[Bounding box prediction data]

Start of Block

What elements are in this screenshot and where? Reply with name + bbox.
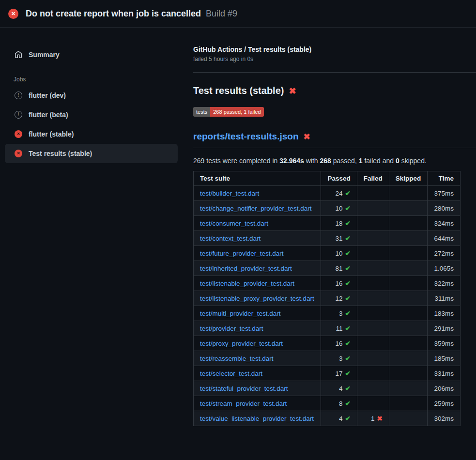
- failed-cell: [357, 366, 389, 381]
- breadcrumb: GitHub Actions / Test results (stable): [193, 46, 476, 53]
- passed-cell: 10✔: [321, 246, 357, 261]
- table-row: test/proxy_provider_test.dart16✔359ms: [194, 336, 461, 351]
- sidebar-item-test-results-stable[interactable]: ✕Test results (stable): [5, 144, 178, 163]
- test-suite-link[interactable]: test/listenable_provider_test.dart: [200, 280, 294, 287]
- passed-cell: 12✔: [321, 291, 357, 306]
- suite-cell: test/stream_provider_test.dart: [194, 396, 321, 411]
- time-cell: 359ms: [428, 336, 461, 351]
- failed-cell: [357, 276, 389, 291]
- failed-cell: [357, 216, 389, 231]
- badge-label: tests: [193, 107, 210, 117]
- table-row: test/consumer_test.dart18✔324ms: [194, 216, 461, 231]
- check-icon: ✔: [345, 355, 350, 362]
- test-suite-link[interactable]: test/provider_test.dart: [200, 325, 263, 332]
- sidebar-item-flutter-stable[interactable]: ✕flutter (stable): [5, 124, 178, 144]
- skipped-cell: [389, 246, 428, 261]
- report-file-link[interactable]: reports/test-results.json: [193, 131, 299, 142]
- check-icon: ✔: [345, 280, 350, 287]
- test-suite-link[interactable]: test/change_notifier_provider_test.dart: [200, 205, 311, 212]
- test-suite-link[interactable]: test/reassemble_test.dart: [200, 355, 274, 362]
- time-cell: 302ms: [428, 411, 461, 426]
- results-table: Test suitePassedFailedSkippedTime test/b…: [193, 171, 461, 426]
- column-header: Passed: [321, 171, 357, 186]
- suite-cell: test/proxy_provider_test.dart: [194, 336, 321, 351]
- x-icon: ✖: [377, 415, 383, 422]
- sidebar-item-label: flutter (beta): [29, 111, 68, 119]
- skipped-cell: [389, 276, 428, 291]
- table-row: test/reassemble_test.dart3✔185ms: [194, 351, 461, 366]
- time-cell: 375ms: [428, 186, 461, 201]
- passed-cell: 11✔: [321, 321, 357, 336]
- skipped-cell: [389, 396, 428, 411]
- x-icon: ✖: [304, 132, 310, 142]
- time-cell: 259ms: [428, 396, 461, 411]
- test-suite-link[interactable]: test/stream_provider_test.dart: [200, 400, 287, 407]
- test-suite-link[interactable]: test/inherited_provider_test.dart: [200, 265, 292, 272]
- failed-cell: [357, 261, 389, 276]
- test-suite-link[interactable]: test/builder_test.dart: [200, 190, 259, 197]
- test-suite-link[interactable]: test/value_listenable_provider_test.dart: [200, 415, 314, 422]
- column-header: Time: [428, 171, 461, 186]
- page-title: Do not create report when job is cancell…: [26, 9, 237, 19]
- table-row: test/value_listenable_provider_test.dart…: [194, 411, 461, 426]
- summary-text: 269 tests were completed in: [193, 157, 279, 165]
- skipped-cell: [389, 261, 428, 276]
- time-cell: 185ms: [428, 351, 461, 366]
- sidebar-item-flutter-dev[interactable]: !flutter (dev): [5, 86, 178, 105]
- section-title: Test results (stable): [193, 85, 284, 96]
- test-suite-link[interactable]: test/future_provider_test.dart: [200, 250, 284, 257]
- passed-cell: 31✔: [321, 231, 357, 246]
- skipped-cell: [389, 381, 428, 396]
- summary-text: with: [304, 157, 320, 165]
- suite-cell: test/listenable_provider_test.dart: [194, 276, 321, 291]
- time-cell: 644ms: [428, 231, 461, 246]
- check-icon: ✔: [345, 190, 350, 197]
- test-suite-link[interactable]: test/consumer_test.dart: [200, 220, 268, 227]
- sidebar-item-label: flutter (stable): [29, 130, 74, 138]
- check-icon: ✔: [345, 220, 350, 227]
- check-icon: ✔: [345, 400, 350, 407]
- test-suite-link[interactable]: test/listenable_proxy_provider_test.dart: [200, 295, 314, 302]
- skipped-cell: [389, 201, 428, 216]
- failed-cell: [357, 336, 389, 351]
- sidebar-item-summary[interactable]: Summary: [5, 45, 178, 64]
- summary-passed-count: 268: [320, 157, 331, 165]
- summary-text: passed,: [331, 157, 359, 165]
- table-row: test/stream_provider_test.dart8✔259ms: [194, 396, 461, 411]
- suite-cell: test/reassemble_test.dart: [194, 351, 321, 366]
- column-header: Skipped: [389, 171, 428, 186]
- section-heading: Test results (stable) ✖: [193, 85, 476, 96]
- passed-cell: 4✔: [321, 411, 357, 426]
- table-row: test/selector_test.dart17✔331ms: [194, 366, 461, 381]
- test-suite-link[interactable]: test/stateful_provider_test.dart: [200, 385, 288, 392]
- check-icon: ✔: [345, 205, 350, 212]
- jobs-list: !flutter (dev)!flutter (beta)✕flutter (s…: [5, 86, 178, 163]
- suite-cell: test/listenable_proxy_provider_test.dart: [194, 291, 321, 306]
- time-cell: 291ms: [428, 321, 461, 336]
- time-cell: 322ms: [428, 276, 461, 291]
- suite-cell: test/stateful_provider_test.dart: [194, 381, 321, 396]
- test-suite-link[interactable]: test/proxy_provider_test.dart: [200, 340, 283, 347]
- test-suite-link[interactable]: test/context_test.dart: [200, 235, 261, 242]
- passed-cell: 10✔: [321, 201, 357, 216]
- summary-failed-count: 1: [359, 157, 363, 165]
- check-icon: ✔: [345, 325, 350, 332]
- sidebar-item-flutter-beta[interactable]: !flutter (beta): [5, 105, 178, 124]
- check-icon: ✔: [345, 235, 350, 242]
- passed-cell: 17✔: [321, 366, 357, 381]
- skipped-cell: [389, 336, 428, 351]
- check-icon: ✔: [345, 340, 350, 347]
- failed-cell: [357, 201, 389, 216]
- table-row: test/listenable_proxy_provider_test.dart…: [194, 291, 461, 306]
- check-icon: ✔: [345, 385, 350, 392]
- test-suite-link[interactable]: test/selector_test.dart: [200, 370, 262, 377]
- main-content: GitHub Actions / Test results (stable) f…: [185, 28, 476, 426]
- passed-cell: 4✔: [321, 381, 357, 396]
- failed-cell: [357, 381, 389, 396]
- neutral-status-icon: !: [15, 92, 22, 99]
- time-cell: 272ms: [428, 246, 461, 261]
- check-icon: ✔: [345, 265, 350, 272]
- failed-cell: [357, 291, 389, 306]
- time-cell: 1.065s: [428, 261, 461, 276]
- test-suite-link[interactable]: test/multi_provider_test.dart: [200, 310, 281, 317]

End of Block

WORK TO COMPLETE:
Write the records out exactly, dropping every image.

YOUR RESPONSE:
What elements are in this screenshot and where? Reply with name + bbox.
- failed-cell: [357, 366, 389, 381]
- breadcrumb: GitHub Actions / Test results (stable): [193, 46, 476, 53]
- passed-cell: 10✔: [321, 246, 357, 261]
- table-row: test/proxy_provider_test.dart16✔359ms: [194, 336, 461, 351]
- sidebar-item-test-results-stable[interactable]: ✕Test results (stable): [5, 144, 178, 163]
- test-suite-link[interactable]: test/listenable_provider_test.dart: [200, 280, 294, 287]
- passed-cell: 12✔: [321, 291, 357, 306]
- suite-cell: test/stream_provider_test.dart: [194, 396, 321, 411]
- time-cell: 359ms: [428, 336, 461, 351]
- failed-cell: [357, 276, 389, 291]
- failed-cell: [357, 216, 389, 231]
- badge-label: tests: [193, 107, 210, 117]
- table-row: test/consumer_test.dart18✔324ms: [194, 216, 461, 231]
- check-icon: ✔: [345, 355, 350, 362]
- test-suite-link[interactable]: test/provider_test.dart: [200, 325, 263, 332]
- sidebar-item-flutter-stable[interactable]: ✕flutter (stable): [5, 124, 178, 144]
- skipped-cell: [389, 246, 428, 261]
- report-file-link[interactable]: reports/test-results.json: [193, 131, 299, 142]
- check-icon: ✔: [345, 280, 350, 287]
- test-suite-link[interactable]: test/change_notifier_provider_test.dart: [200, 205, 311, 212]
- test-suite-link[interactable]: test/reassemble_test.dart: [200, 355, 274, 362]
- time-cell: 302ms: [428, 411, 461, 426]
- results-table: Test suitePassedFailedSkippedTime test/b…: [193, 171, 461, 426]
- column-header: Passed: [321, 171, 357, 186]
- suite-cell: test/proxy_provider_test.dart: [194, 336, 321, 351]
- x-icon: ✖: [377, 415, 383, 422]
- sidebar-item-label: flutter (beta): [29, 111, 68, 119]
- skipped-cell: [389, 276, 428, 291]
- table-row: test/reassemble_test.dart3✔185ms: [194, 351, 461, 366]
- time-cell: 375ms: [428, 186, 461, 201]
- passed-cell: 11✔: [321, 321, 357, 336]
- skipped-cell: [389, 396, 428, 411]
- x-icon: ✖: [304, 132, 310, 142]
- time-cell: 259ms: [428, 396, 461, 411]
- test-suite-link[interactable]: test/stream_provider_test.dart: [200, 400, 287, 407]
- test-suite-link[interactable]: test/inherited_provider_test.dart: [200, 265, 292, 272]
- failed-cell: [357, 261, 389, 276]
- test-suite-link[interactable]: test/builder_test.dart: [200, 190, 259, 197]
- test-suite-link[interactable]: test/value_listenable_provider_test.dart: [200, 415, 314, 422]
- column-header: Time: [428, 171, 461, 186]
- page-title: Do not create report when job is cancell…: [26, 9, 237, 19]
- table-row: test/value_listenable_provider_test.dart…: [194, 411, 461, 426]
- summary-text: 269 tests were completed in: [193, 157, 279, 165]
- skipped-cell: [389, 261, 428, 276]
- time-cell: 185ms: [428, 351, 461, 366]
- sidebar-item-flutter-dev[interactable]: !flutter (dev): [5, 86, 178, 105]
- section-title: Test results (stable): [193, 85, 284, 96]
- test-suite-link[interactable]: test/future_provider_test.dart: [200, 250, 284, 257]
- passed-cell: 31✔: [321, 231, 357, 246]
- skipped-cell: [389, 381, 428, 396]
- summary-text: with: [304, 157, 320, 165]
- suite-cell: test/listenable_provider_test.dart: [194, 276, 321, 291]
- time-cell: 644ms: [428, 231, 461, 246]
- check-icon: ✔: [345, 190, 350, 197]
- test-suite-link[interactable]: test/consumer_test.dart: [200, 220, 268, 227]
- sidebar-item-label: flutter (stable): [29, 130, 74, 138]
- check-icon: ✔: [345, 220, 350, 227]
- check-icon: ✔: [345, 400, 350, 407]
- test-suite-link[interactable]: test/listenable_proxy_provider_test.dart: [200, 295, 314, 302]
- skipped-cell: [389, 201, 428, 216]
- failed-cell: [357, 336, 389, 351]
- sidebar-item-summary[interactable]: Summary: [5, 45, 178, 64]
- summary-passed-count: 268: [320, 157, 331, 165]
- summary-text: passed,: [331, 157, 359, 165]
- table-row: test/stream_provider_test.dart8✔259ms: [194, 396, 461, 411]
- suite-cell: test/reassemble_test.dart: [194, 351, 321, 366]
- column-header: Skipped: [389, 171, 428, 186]
- section-heading: Test results (stable) ✖: [193, 85, 476, 96]
- passed-cell: 4✔: [321, 411, 357, 426]
- table-row: test/selector_test.dart17✔331ms: [194, 366, 461, 381]
- test-suite-link[interactable]: test/stateful_provider_test.dart: [200, 385, 288, 392]
- check-icon: ✔: [345, 205, 350, 212]
- jobs-list: !flutter (dev)!flutter (beta)✕flutter (s…: [5, 86, 178, 163]
- suite-cell: test/listenable_proxy_provider_test.dart: [194, 291, 321, 306]
- time-cell: 291ms: [428, 321, 461, 336]
- time-cell: 322ms: [428, 276, 461, 291]
- suite-cell: test/stateful_provider_test.dart: [194, 381, 321, 396]
- test-suite-link[interactable]: test/proxy_provider_test.dart: [200, 340, 283, 347]
- test-suite-link[interactable]: test/context_test.dart: [200, 235, 261, 242]
- passed-cell: 10✔: [321, 201, 357, 216]
- summary-failed-count: 1: [359, 157, 363, 165]
- check-icon: ✔: [345, 325, 350, 332]
- sidebar-item-flutter-beta[interactable]: !flutter (beta): [5, 105, 178, 124]
- check-icon: ✔: [345, 235, 350, 242]
- passed-cell: 17✔: [321, 366, 357, 381]
- skipped-cell: [389, 336, 428, 351]
- check-icon: ✔: [345, 340, 350, 347]
- failed-cell: [357, 201, 389, 216]
- table-row: test/listenable_proxy_provider_test.dart…: [194, 291, 461, 306]
- check-icon: ✔: [345, 385, 350, 392]
- test-suite-link[interactable]: test/selector_test.dart: [200, 370, 262, 377]
- main-content: GitHub Actions / Test results (stable) f…: [185, 28, 476, 426]
- passed-cell: 4✔: [321, 381, 357, 396]
- failed-cell: [357, 381, 389, 396]
- neutral-status-icon: !: [15, 92, 22, 99]
- time-cell: 272ms: [428, 246, 461, 261]
- check-icon: ✔: [345, 265, 350, 272]
- failed-cell: [357, 291, 389, 306]
- time-cell: 1.065s: [428, 261, 461, 276]
- test-suite-link[interactable]: test/multi_provider_test.dart: [200, 310, 281, 317]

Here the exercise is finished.